ASSR-NeRF: Arbitrary-Scale Super-Resolution on Voxel Grid for High-Quality Radiance Fields Reconstruction
NeRF-based methods reconstruct 3D scenes by building a radiance field with implicit or explicit representations. While NeRF-based methods can perform novel view synthesis (NVS) at arbitrary scale, the performance in high-resolution novel view synthesis (HRNVS) with low-resolution (LR) optimization often results in oversmoothing. On the other hand, single-image super-resolution (SR) aims to enhance LR images to HR counterparts but lacks multi-view consistency. To address these challenges, we propose Arbitrary-Scale Super-Resolution NeRF (ASSR-NeRF), a novel framework for super-resolution novel view synthesis (SRNVS). We propose an attention-based VoxelGridSR model to directly perform 3D super-resolution (SR) on the optimized volume. Our model is trained on diverse scenes to ensure generalizability.

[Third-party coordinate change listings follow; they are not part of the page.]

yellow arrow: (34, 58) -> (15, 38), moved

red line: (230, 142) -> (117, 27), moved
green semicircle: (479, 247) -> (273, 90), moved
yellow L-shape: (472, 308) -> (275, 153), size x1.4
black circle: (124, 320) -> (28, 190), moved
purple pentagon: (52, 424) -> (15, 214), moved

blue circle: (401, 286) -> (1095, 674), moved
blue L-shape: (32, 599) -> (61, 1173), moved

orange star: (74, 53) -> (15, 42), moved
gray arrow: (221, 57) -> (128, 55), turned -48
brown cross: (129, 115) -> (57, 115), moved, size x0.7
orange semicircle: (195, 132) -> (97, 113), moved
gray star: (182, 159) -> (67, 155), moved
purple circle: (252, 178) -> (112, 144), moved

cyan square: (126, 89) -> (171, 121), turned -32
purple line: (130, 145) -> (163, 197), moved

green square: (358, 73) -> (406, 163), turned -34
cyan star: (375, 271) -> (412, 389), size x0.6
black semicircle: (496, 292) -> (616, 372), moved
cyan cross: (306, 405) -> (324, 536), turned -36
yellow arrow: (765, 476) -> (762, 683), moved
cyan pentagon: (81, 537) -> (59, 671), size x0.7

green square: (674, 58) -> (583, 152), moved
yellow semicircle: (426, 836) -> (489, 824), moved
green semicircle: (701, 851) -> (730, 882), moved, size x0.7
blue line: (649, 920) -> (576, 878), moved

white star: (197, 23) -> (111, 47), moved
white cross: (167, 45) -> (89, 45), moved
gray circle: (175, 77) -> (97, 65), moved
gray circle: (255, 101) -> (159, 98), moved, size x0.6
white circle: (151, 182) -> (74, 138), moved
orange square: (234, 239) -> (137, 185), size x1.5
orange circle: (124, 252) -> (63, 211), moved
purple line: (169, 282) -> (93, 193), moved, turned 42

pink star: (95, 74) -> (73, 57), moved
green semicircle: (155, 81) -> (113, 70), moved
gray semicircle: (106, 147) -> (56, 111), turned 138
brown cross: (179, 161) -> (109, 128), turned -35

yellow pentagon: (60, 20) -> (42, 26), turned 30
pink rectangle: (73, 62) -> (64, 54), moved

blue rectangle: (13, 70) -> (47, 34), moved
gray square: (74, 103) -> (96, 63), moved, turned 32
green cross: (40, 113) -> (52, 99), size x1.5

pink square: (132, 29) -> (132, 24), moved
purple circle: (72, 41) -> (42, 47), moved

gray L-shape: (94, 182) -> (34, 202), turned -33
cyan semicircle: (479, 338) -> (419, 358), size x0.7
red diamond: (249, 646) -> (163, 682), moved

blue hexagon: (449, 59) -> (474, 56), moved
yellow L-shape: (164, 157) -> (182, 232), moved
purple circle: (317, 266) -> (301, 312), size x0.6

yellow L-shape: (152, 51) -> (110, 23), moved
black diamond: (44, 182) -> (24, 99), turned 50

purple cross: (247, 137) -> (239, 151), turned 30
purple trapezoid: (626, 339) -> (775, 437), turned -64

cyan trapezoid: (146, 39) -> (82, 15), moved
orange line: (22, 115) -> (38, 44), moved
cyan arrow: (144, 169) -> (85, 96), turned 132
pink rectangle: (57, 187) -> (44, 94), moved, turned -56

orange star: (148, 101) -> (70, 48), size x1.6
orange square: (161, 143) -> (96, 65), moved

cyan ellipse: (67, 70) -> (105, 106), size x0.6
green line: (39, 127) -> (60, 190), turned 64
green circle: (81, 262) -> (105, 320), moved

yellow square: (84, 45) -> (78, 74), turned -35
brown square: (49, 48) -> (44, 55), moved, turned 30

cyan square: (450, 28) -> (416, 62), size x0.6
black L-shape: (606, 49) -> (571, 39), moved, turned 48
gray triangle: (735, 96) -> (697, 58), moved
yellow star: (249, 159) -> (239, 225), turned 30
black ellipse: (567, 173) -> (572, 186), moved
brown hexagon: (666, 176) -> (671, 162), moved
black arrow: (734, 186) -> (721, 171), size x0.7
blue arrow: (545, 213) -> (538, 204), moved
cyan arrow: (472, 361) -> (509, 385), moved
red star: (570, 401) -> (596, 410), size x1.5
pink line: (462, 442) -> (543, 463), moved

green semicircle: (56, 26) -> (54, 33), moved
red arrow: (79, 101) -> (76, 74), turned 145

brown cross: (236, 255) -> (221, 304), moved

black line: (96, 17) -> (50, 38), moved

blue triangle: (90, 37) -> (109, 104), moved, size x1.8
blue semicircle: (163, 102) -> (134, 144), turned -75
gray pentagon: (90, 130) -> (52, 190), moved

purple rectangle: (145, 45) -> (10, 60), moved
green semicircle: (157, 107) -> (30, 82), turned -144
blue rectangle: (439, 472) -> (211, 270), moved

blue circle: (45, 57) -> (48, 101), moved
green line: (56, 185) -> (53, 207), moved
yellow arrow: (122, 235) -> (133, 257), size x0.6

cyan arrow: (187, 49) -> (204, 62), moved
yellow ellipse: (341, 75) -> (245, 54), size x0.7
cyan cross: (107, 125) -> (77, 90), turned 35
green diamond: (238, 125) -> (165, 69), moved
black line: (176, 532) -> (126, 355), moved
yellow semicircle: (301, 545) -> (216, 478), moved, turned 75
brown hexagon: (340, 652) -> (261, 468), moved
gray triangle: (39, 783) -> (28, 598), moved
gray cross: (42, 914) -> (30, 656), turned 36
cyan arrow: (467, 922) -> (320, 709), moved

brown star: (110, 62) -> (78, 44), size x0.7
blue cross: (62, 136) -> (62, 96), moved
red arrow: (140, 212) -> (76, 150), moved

For unseen scenes trained with LR views, we then can directly apply our VoxelGridSR to further refine the volume and achieve multi-view consistent SR. We demonstrate quantitative and qualitatively that the proposed method achieves significant performance in SRNVS.
💡 Research Summary
The paper tackles a fundamental limitation of Neural Radiance Fields (NeRF) when attempting high‑resolution novel view synthesis (HRNVS) from low‑resolution (LR) training images: the reconstructed radiance field lacks fine details, leading to blurry or noisy high‑resolution renders. While single‑image super‑resolution (SISR) methods can enrich textures, applying them per view breaks multi‑view consistency. Existing NeRF‑SR approaches either require a high‑resolution reference view for each scene or are constrained to a fixed up‑sampling factor, limiting practicality.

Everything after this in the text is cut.